So much for ‘multiculturalism’.

“Please, Sir, may I have some butter chicken?” The Good Oil. Photoshop by Lushington Brady.

When you’re a woke academic (a tautology?), everything, but everything, is ‘racist’. Except, of course, being very, very racist in the name of so-called ‘anti-racism’. But, I digress. Sombreros are racist. Being polite and punctual is racist. Speaking correct English is racist. Having two parents at home is racist.

And don’t get them started on food.

The Australian Catholic University – which, as the name suggests, is supposed to be traditional – has hired an American expert in critical race theory, “whiteness” and “food studies”. Not the culinary art. Not gastronomy. But rather – and he’s written reams on the topic – how if you’re white and you eat couscous, or pho, you might be doing something racist.

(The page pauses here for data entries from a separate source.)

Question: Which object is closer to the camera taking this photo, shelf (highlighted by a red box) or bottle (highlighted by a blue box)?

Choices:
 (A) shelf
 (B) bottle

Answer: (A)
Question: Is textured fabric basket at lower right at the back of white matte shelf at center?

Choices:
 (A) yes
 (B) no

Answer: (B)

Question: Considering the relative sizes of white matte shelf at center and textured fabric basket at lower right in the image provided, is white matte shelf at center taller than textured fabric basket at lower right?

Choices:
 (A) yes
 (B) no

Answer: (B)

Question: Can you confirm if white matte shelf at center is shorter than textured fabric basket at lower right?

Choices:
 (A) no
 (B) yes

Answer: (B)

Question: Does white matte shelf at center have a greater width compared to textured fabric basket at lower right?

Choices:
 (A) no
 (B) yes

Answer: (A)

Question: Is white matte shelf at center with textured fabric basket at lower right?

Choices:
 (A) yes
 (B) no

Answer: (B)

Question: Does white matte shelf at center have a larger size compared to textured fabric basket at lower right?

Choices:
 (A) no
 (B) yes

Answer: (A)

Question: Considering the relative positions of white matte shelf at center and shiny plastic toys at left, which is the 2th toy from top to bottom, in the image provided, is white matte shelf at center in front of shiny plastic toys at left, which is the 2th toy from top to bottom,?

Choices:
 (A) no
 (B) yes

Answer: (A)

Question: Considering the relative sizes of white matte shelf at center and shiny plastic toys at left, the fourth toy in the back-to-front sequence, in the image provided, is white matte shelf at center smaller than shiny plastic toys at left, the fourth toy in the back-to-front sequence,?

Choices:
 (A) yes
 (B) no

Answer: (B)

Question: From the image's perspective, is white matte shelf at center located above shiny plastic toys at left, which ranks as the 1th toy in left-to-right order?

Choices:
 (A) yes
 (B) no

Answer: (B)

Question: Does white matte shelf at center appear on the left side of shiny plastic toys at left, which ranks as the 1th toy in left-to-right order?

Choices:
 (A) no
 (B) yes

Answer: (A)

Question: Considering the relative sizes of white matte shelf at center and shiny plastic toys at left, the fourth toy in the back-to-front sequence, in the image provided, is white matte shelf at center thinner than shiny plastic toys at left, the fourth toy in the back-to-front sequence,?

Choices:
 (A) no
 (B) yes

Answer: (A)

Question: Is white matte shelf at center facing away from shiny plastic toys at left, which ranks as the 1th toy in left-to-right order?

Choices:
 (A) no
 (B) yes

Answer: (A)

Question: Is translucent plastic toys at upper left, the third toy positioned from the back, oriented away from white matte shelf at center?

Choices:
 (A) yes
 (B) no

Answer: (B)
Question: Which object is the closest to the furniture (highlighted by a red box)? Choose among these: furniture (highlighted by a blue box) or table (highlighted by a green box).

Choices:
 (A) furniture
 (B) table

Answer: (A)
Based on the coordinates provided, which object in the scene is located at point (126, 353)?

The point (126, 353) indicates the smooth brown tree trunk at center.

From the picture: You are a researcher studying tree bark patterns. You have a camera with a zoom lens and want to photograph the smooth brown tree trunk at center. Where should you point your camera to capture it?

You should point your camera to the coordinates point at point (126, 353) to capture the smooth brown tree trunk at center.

His name is Dr John Burdick. He’s currently an associate dean at New York University, and starting in January he’ll be director of student experience and enhancement at ACU’s North Sydney campus. In 2018 he wrote a 409-page dissertation about how white people eating ethnic food is deeply problematic.

Now, given the demographics of Good Oil readers, you’re almost certainly old enough to remember the sales pitch for multiculturalism: colourful costumes, exotic cultures and, always, always, the ethnic food. In fact, according to the Multicult, the Anglosphere was a wasteland of boiled cabbage and tripe until the ‘ethnics’ showed up to brighten our dreary lives and palates.

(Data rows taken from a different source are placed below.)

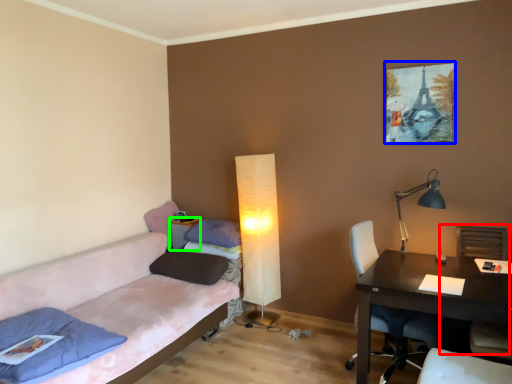 Question: Which object is positioned closest to armchair (highlighted by a red box)? Select from picture frame (highlighted by a blue box) and side table (highlighted by a green box).

Choices:
 (A) picture frame
 (B) side table

Answer: (A) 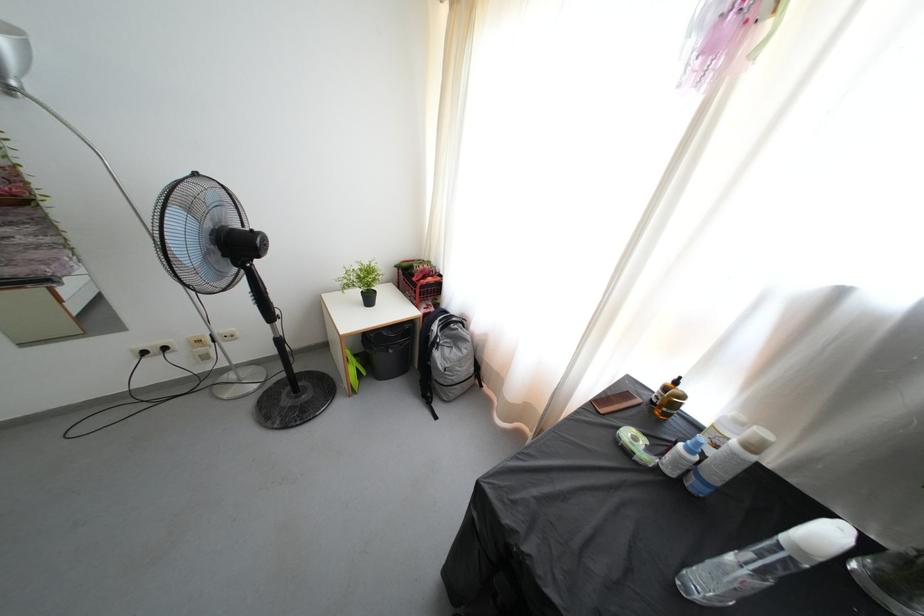 Where would you push the fan control buttons? Please return your answer as a coordinate pair (x, y).

(636, 446) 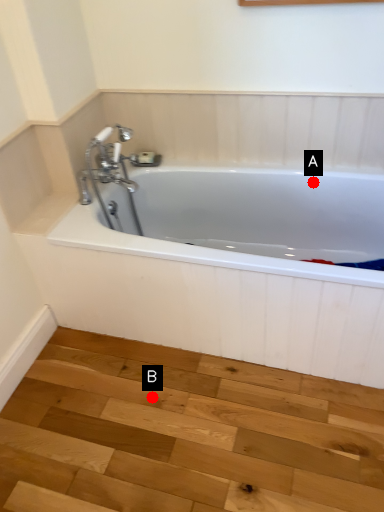 Question: Two points are circled on the image, labeled by A and B beside each circle. Which point is closer to the camera?

Choices:
 (A) A is closer
 (B) B is closer

Answer: (B) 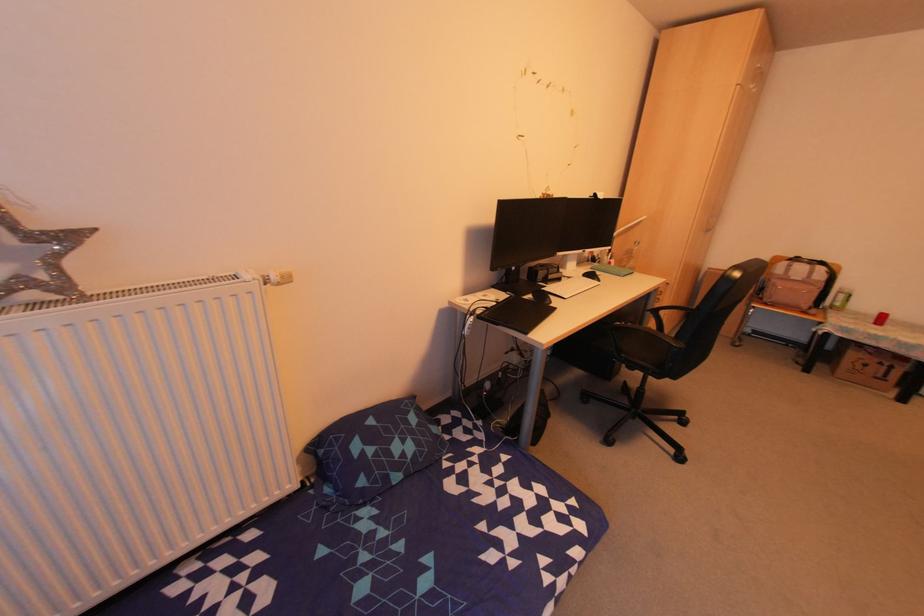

Well, say goodbye to all that. If you’re white and you dare to eat anything more exotic than beans on toast, it’s off to the gulag for you.

Burdick has made an academic career out of asking whether white people eating delicious foods from foreign lands – what he terms “culinary slumming” and “cross-racial eating” – might be voyeuristic, exploitative, and might reinforce “a particular sense of social, class, racial superiority over the immigrant populations who inhabit urban neighbourhoods” […]

From his 2018 dissertation: “The foods of racialized groups are not simply used to articulate or challenge a marginalized racial positionality, but are also a central part in the construction, articulation and perpetuation of racial privilege, whiteness, and as such are central to the very foundations of the racial hierarchy.”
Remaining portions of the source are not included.